Le ministère de la Faune sollicite l’aide des chasseurs de la région pour une collecte d’ailes de lagopèdes des saules; ces oiseaux parfois appelés à tort la perdrix blanche sont la cible d’une étude.
Collecte d’ailes
Afin d’être en mesure de dresser un portrait juste des populations de lagopède dans les régions du Nord-du-Québec, du Saguenay-Lac-Saint-Jean et de la Côte-Nord, le ministère de l’Environnement, de la Lutte contre les changements climatiques, de la Faune et des Parcs demande aux chasseurs de leur faire parvenir les ailes des lagopèdes qu’ils collectent. Cette mesure, en place depuis trois ans, permet à des spécialistes de déterminer, à l’aide d’études génétiques, le sexe et l’âge de ces petites bêtes. La collecte des ailes permet également de connaître la provenance des lagopèdes des saules ainsi que leur site de nidification. En observant l’usure et la pigmentation des plumes, les experts peuvent non seulement identifier l’âge du petit gibier, mais aussi évaluer le succès de la saison de reproduction précédente. Un grand nombre d’ailes appartenant à de jeunes oiseaux indique une population en santé, tandis qu’une rareté de juvéniles pourrait sonner l’alarme sur des difficultés environnementales dans le secteur de nidification.
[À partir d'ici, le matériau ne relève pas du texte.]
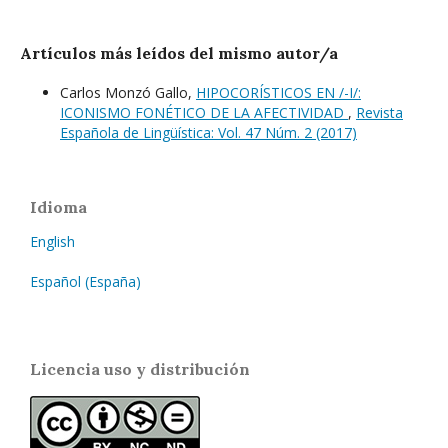
Artículos más leídos del mismo autor/a
Carlos Monzó Gallo,
HIPOCORÍSTICOS EN /-I/:
ICONISMO FONÉTICO DE LA AFECTIVIDAD
,
Revista
Española de Lingüística: Vol. 47 Núm. 2 (2017)
Idioma
English
Español (España)
Licencia uso y distribución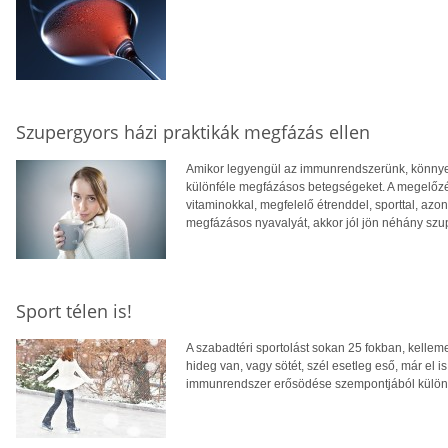
Szupergyors házi praktikák megfázás ellen
Amikor legyengül az immunrendszerünk, könny
különféle megfázásos betegségeket. A megelőz
vitaminokkal, megfelelő étrenddel, sporttal, azo
megfázásos nyavalyát, akkor jól jön néhány szup
Sport télen is!
A szabadtéri sportolást sokan 25 fokban, kellem
hideg van, vagy sötét, szél esetleg eső, már el i
immunrendszer erősödése szempontjából különöse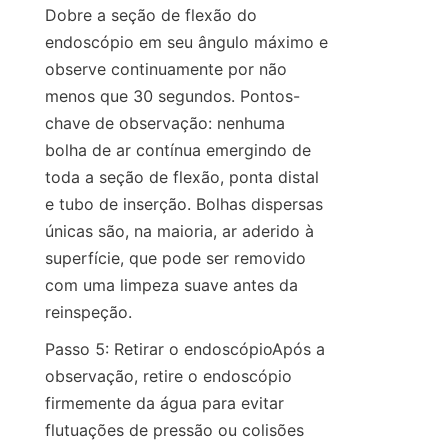
Dobre a seção de flexão do 
endoscópio em seu ângulo máximo e 
observe continuamente por não 
menos que 30 segundos. Pontos-
chave de observação: nenhuma 
bolha de ar contínua emergindo de 
toda a seção de flexão, ponta distal 
e tubo de inserção. Bolhas dispersas 
únicas são, na maioria, ar aderido à 
superfície, que pode ser removido 
com uma limpeza suave antes da 
reinspeção.
Passo 5: Retirar o endoscópioApós a 
observação, retire o endoscópio 
firmemente da água para evitar 
flutuações de pressão ou colisões 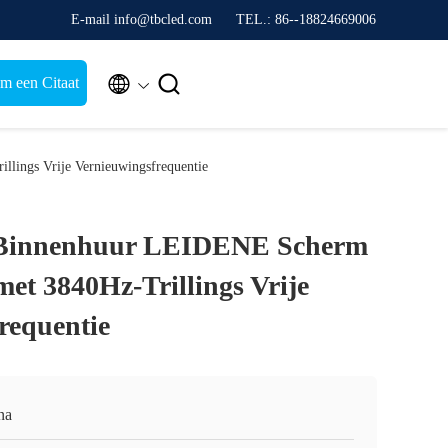
E-mail info@tbcled.com
TEL.: 86--18824669006


m een Citaat
ings Vrije Vernieuwingsfrequentie
 Binnenhuur LEIDENE Scherm
t 3840Hz-Trillings Vrije
requentie
na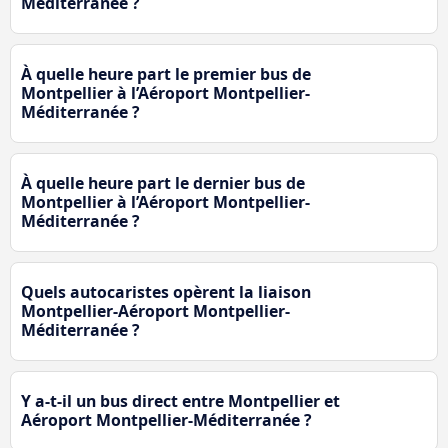
Méditerranée ?
À quelle heure part le premier bus de
Montpellier à l’Aéroport Montpellier-
Méditerranée ?
À quelle heure part le dernier bus de
Montpellier à l’Aéroport Montpellier-
Méditerranée ?
Quels autocaristes opèrent la liaison
Montpellier-Aéroport Montpellier-
Méditerranée ?
Y a-t-il un bus direct entre Montpellier et
Aéroport Montpellier-Méditerranée ?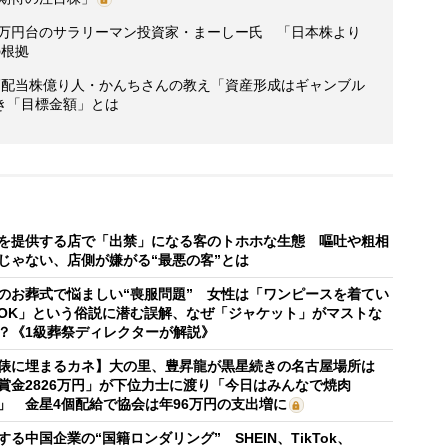
0万円台のサラリーマン投資家・まーしー氏 「日本株より
の根拠
高配当株億り人・かんちさんの教え「資産形成はギャンブル
き「目標金額」とは
を提供する店で「出禁」になる客のトホホな生態 嘔吐や粗相
じゃない、店側が嫌がる“最悪の客”とは
のお葬式で悩ましい“喪服問題” 女性は「ワンピースを着てい
OK」という俗説に潜む誤解、なぜ「ジャケット」がマストな
？《1級葬祭ディレクターが解説》
俵に埋まるカネ】大の里、豊昇龍が黒星続きの名古屋場所は
賞金2826万円」が下位力士に渡り「今日はみんなで焼肉
」 金星4個配給で協会は年96万円の支出増に
する中国企業の“国籍ロンダリング” SHEIN、TikTok、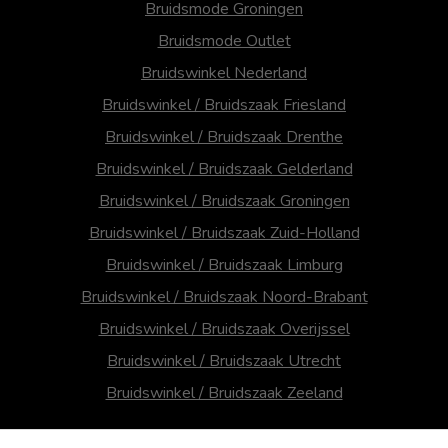
Bruidsmode Groningen
Bruidsmode Outlet
Bruidswinkel Nederland
Bruidswinkel / Bruidszaak Friesland
Bruidswinkel / Bruidszaak Drenthe
Bruidswinkel / Bruidszaak Gelderland
Bruidswinkel / Bruidszaak Groningen
Bruidswinkel / Bruidszaak Zuid-Holland
Bruidswinkel / Bruidszaak Limburg
Bruidswinkel / Bruidszaak Noord-Brabant
Bruidswinkel / Bruidszaak Overijssel
Bruidswinkel / Bruidszaak Utrecht
Bruidswinkel / Bruidszaak Zeeland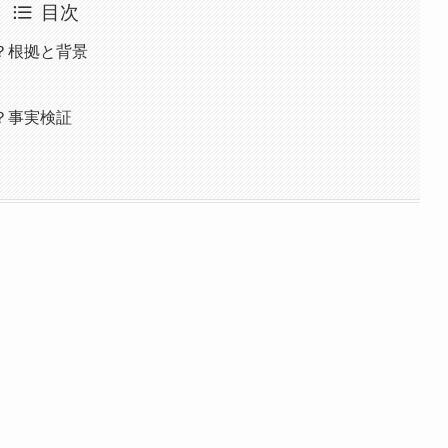
目次
？根拠と背景
？事実検証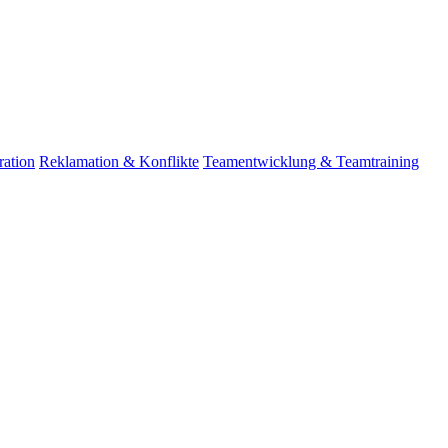
ation
Reklamation & Konflikte
Teamentwicklung & Teamtraining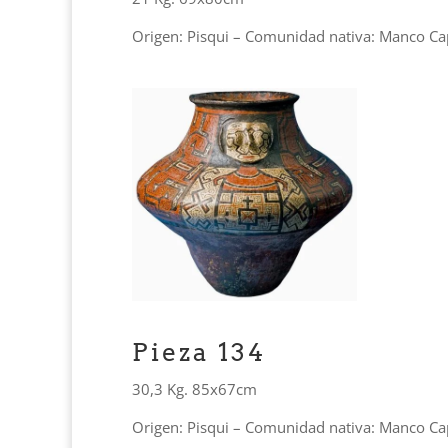
Origen: Pisqui – Comunidad nativa: Manco Ca
Pieza 134
30,3 Kg. 85x67cm
Origen: Pisqui – Comunidad nativa: Manco Ca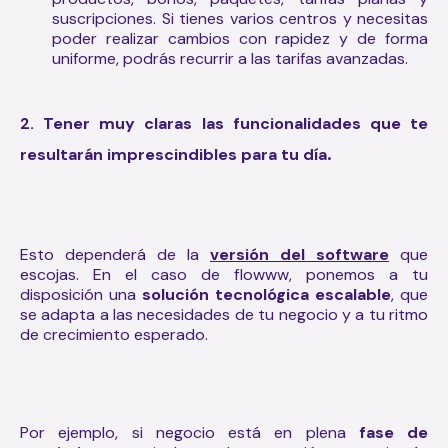
suscripciones. Si tienes varios centros y necesitas
poder realizar cambios con rapidez y de forma
uniforme, podrás recurrir a las tarifas avanzadas.
2. Tener muy claras las funcionalidades que te
.
resultarán imprescindibles para tu día
Esto dependerá de la
versión del software
que
escojas. En el caso de flowww, ponemos a tu
disposición una
solución tecnológica escalable
, que
se adapta a las necesidades de tu negocio y a tu ritmo
de crecimiento esperado.
Por ejemplo, si negocio está en plena
fase de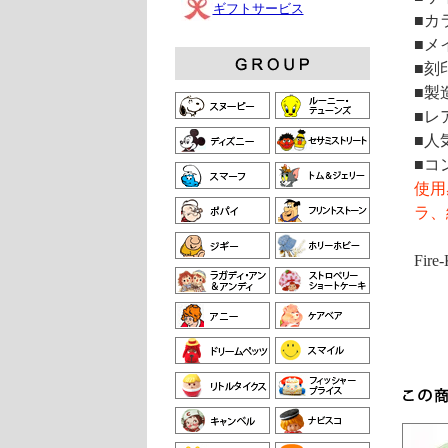
ギフトサービス
■カ
■メ
■刻印
■製
■レ
■人
■コ
使用
ラ、
Fire-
De plus, dans les deux dernières années, des émetteurs télémétriques ont été installés sur 28 lagopèdes qui se trouvaient sur le territoire, entre Chibougamau et Radisson. Contrairement à l’analyse des ailes qui offre une donnée ponctuelle après la récolte, la télémétrie permet de suivre les déplacements quotidiens de l’espèce. Si un chasseur récolte un lagopède muni d’un émetteur, celui-ci peut contacter le Ministère, par téléphone, au 418-627‑8694.
Une étude qui donne des résultats
La chasse au lagopède des saules est de plus en plus populaire. Afin de gérer adéquatement le cheptel, le gouvernement provincial, en collaboration avec le Gouvernement de la nation crie, l’Association des trappeurs cris et l’Université Laval mène des études sur l’espèce. Depuis le début de l’étude, plus de 2000 ailes ont été collectées. Les premières analyses montrent que plus de 90 % des lagopèdes récoltés par les chasseurs non autochtones en Jamésie sont des femelles. Ce phénomène s’explique par les comportements migratoires distincts entre les mâles et les femelles au sein de l’espèce. Selon les observations des spécialistes, les mâles ont tendance à demeurer à proximité des secteurs de reproduction situés plus au nord. En revanche, les femelles et les juvéniles entreprennent une migration vers le sud pour hiverner, ce qui les rend beaucoup plus susceptibles d’être rencontrés par les chasseurs sportifs.
À Chibougamau, il est possible de récupérer une trousse d’échantillonnage et de rapporter les ailes collectées au bureau de gestion de la faune, situé sur le boulevard Hamel. Pour participer, vous devez, sur chaque lagopède récolté, prendre une aile, remplir l’étiquette au crayon de plomb avec les informations sur la récolte et, finalement, déposer les ailes dans un sac. Les ailes de plusieurs lagopèdes récupérées la même journée au même endroit peuvent être mises dans le même sac.